From there, we proceed immediately to the Great Work, which brings us through the full process of Reddening. In a way, you could see the lesser work both as “dissolution” and as the creation of a volatile, imprintable “self”. At the conclusion of the lesser work, the alchemist is in the state of being able to be formed. The active principle of gaining form (Sulphur), then acts upon our prima materia/quicksilver-like selves. Sulphur is an important concept here; it is the form-giving capacity of “the Spirit”, that is that piece of ourselves that is a face of the Divine Spirit (Logos/Indra’s net).
Venus/Copper- An unstable and coarse reception of the colouring or “forming” power of Sulphur.Mars/Iron- Completing the penetration of the Body (which is now coterminous with the soul!) with the “incombustible sulphur”. Titus refers to this stage as “incarnation of the Logos”; if we think earlier of the model with Indra’s Net in place of the Logos, this could be “reception of the expression of Buddha-Nature” or perhaps “dharma transmission”.Sun/Gold- The completion of the great work, and the final reddening.

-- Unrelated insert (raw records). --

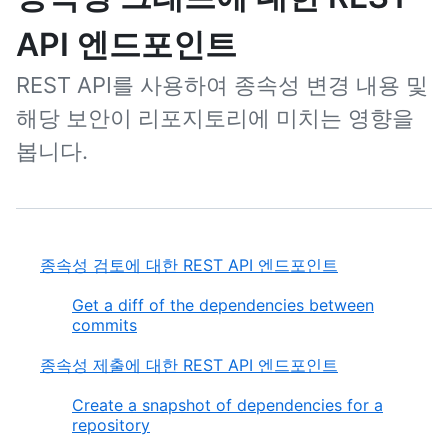
API 엔드포인트
REST API를 사용하여 종속성 변경 내용 및
해당 보안이 리포지토리에 미치는 영향을
봅니다.
종속성 검토에 대한 REST API 엔드포인트
Get a diff of the dependencies between
commits
종속성 제출에 대한 REST API 엔드포인트
Create a snapshot of dependencies for a
repository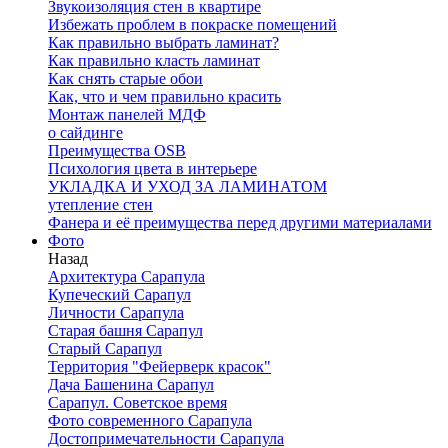
Звукоизоляция стен в квартире
Избежать проблем в покраске помещений
Как правильно выбрать ламинат?
Как правильно класть ламинат
Как снять старые обои
Как, что и чем правильно красить
Монтаж панелей МДФ
о сайдинге
Преимущества OSB
Психология цвета в интерьере
УКЛАДКА И УХОД ЗА ЛАМИНАТОМ
утепление стен
Фанера и её преимущества перед другими материалами
Фото
Назад
Архитектура Сарапула
Купеческий Сарапул
Личности Сарапула
Старая башня Сарапул
Старый Сарапул
Территория "Фейерверк красок"
Дача Башенина Сарапул
Сарапул. Советское время
Фото современного Сарапула
Достопримечательности Сарапула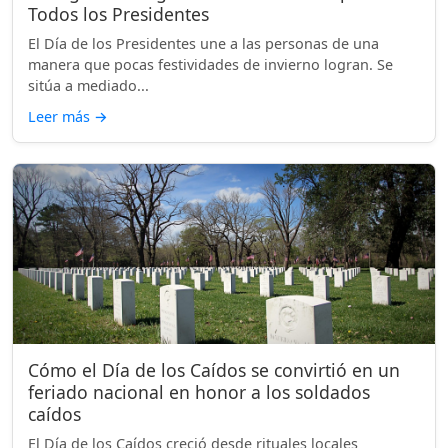
Todos los Presidentes
El Día de los Presidentes une a las personas de una
manera que pocas festividades de invierno logran. Se
sitúa a mediado...
Leer más
→
Cómo el Día de los Caídos se convirtió en un
feriado nacional en honor a los soldados
caídos
El Día de los Caídos creció desde rituales locales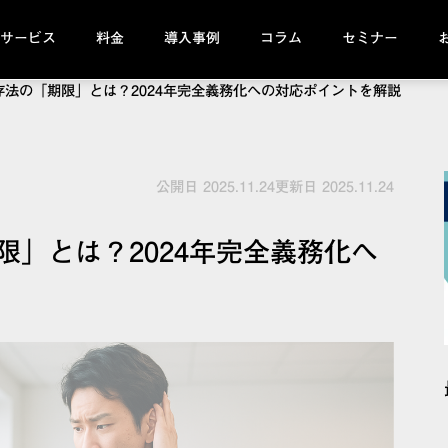
サービス
料金
導入事例
コラム
セミナー
存法の「期限」とは？2024年完全義務化への対応ポイントを解説
公開日 2025.11.24更新日 2025.11.24
限」とは？2024年完全義務化へ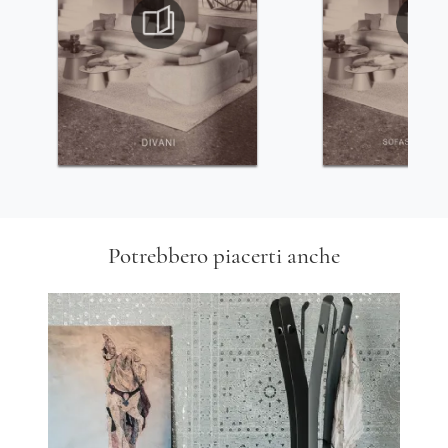
Potrebbero piacerti anche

The Sulphur has reshaped the solution of spirit in body fully. Put another way, we have given colour and form to a fluid Bodymind.
Solve et Coagula (et Solve… ad mortem)
In the final analysis, we see that Burkhardt is outlining a relatively simple process: by dying to the world, we can take pains to make ourselves into a fluid self-substance (“dissolve” and become a formable prima materia), which can then be shaped by the shape-bearing power of Sulphur. At a first blush, this makes it seem as though the process of Alchemical Great Work is a “one and done” firing; that this describes an enlightened or purified “Golden” state which can be definitively obtained. I do not think this is actually so, and I can argue it from physical reality, as well as from Burkhardt’s own text.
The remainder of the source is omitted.